The MST board got an earful from activists the day before the supervisors’ vote, when 16 people spoke against the project.
Therese Potter, an environmental sciences major at CSU Monterey Bay, lectured board members for their support of a project that would remove 3,400 trees and wipe out the trails she walks to class. “I can’t believe you would be so selfish,” she said. “You’re just disappointing a generation behind you.”
CSUMB assistant professor Fred Watson said Whispering Oaks is valuable habitat for nuttall woodpeckers, which nest in the cavities of old oaks. Seaside resident Diane Cotton said she just might have to chain herself to an oak tree if the project moves forward. Seaside resident Jason Campbell took direct aim at Sedoryk, telling the board, “Fire your captain; change course quickly.”

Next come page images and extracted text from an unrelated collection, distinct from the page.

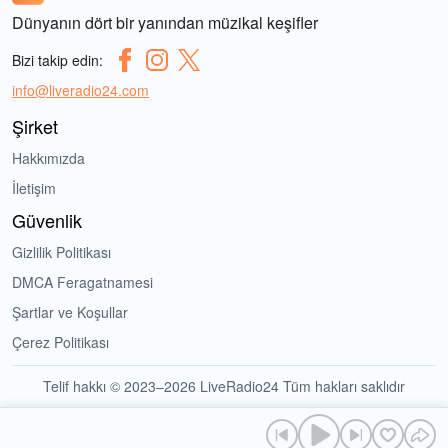
Dünyanın dört bir yanından müzikal keşifler
Bizi takip edin:
info@liveradio24.com
Şirket
Hakkımızda
İletişim
Güvenlik
Gizlilik Politikası
DMCA Feragatnamesi
Şartlar ve Koşullar
Çerez Politikası
Telif hakkı © 2023–2026 LiveRadio24 Tüm hakları saklıdır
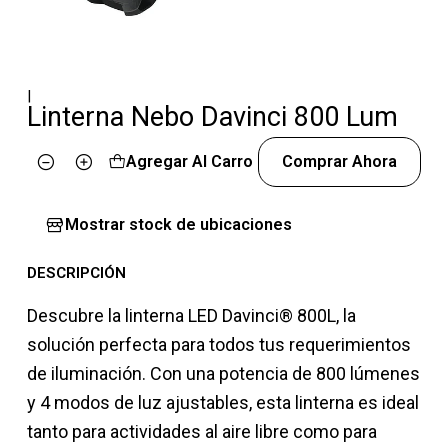
|
Linterna Nebo Davinci 800 Lum
Agregar Al Carro
Comprar Ahora
Cantidad
Mostrar stock de ubicaciones
DESCRIPCIÓN
Descubre la linterna LED Davinci® 800L, la
solución perfecta para todos tus requerimientos
de iluminación. Con una potencia de 800 lúmenes
y 4 modos de luz ajustables, esta linterna es ideal
tanto para actividades al aire libre como para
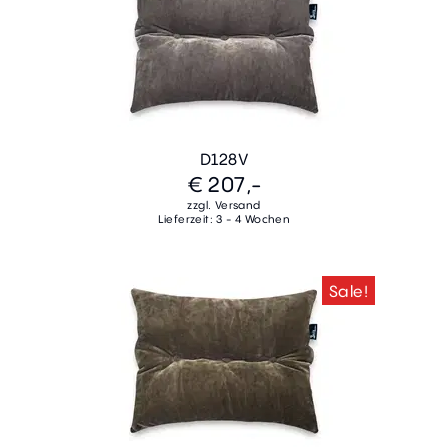
D128V
€ 207,-
zzgl. Versand
Lieferzeit: 3 - 4 Wochen
Sale!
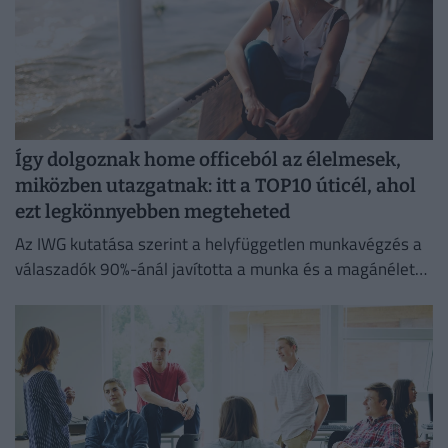
Így dolgoznak home officeból az élelmesek,
miközben utazgatnak: itt a TOP10 úticél, ahol
ezt legkönnyebben megteheted
Az IWG kutatása szerint a helyfüggetlen munkavégzés a
válaszadók 90%-ánál javította a munka és a magánélet
egyensúlyát, míg 80%-uk produktívabbnak érzi magát.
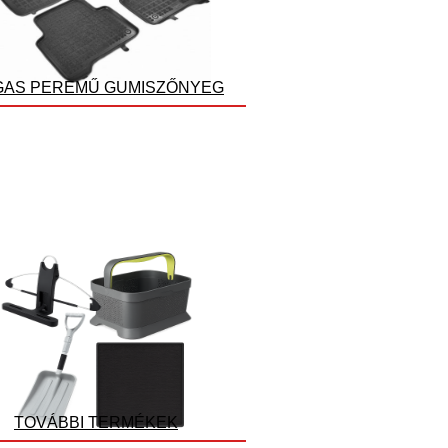
AS PEREMŰ GUMISZŐNYEG
TOVÁBBI TERMÉKEK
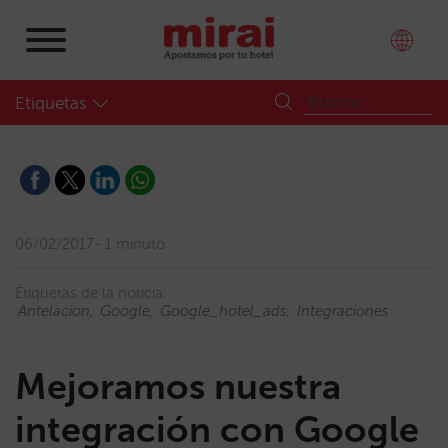
Etiquetas
06/02/2017
1 minuto
Etiquetas de la noticia:
Antelacion
Google
Google_hotel_ads
Integraciones
Mejoramos nuestra
integración con Google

Monterey resident Jim Fink made the sole comment in favor of the project, noting that it sits on top of an old Army landfill. “It’s just an old garbage dump,” he said. “I think it’s a perfectly good use for MST.”
Although he has taken a public beating over Whispering Oaks, Sedoryk said the project is under county control.
With $20 million for capital projects from 2008 state bond measure Proposition 1B, MST started designing a new headquarters near 8th Avenue and Gigling Road.
But the county, which controls the project’s water allocation, asked MST to do a land swap for the 24-acre parcel in the Whispering Oaks business park. The transit authority, Sedoryk says, reluctantly agreed.
The county Planning Commission rejected the project last March on account of the mature trees to be removed. The supervisors reversed that decision on appeal in July. Within a month, Fort Ord Rec Users gathered 18,000 signatures for a referendum to repeal the zoning change ordinance, and LandWatch filed suit.
“I can understand why people are confused,” Sedoryk said before the Feb. 14 vote. “You can reduce it down to a very basic emotional level – you’re gonna cut down trees – but it’s more complicated than that.”